Exercise goal:
Below are some records; output exactly the lines from the line with "an Klöstern und" to the line with "gibt. Genau diese", both ends kept, and nothing more.

Extracted information:
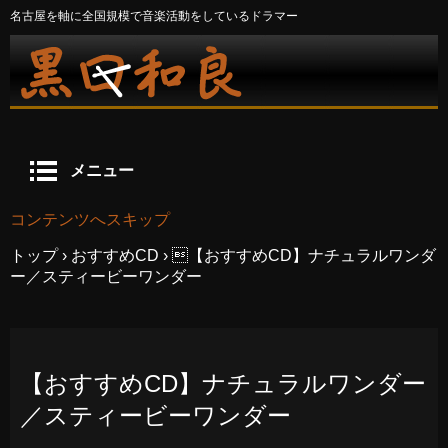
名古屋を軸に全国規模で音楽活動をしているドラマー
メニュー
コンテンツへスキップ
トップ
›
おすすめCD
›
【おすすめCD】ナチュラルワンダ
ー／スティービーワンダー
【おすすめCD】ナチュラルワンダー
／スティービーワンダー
--
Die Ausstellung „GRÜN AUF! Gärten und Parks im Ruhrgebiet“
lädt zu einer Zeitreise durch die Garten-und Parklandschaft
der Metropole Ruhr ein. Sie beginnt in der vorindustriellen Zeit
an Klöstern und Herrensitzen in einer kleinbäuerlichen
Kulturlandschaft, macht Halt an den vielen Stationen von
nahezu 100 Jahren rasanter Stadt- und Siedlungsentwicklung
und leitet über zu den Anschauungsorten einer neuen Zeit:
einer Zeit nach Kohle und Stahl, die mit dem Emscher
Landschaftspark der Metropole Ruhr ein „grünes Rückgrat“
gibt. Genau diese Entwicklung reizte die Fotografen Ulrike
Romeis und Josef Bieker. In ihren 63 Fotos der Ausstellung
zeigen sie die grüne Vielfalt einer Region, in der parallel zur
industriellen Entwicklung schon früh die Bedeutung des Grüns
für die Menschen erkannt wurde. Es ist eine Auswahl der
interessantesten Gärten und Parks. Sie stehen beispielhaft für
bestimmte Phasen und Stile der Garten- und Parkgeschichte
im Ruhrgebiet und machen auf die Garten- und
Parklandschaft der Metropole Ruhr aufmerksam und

Solution to the exercise:
an Klöstern und Herrensitzen in einer kleinbäuerlichen
Kulturlandschaft, macht Halt an den vielen Stationen von
nahezu 100 Jahren rasanter Stadt- und Siedlungsentwicklung
und leitet über zu den Anschauungsorten einer neuen Zeit:
einer Zeit nach Kohle und Stahl, die mit dem Emscher
Landschaftspark der Metropole Ruhr ein „grünes Rückgrat“
gibt. Genau diese Entwicklung reizte die Fotografen Ulrike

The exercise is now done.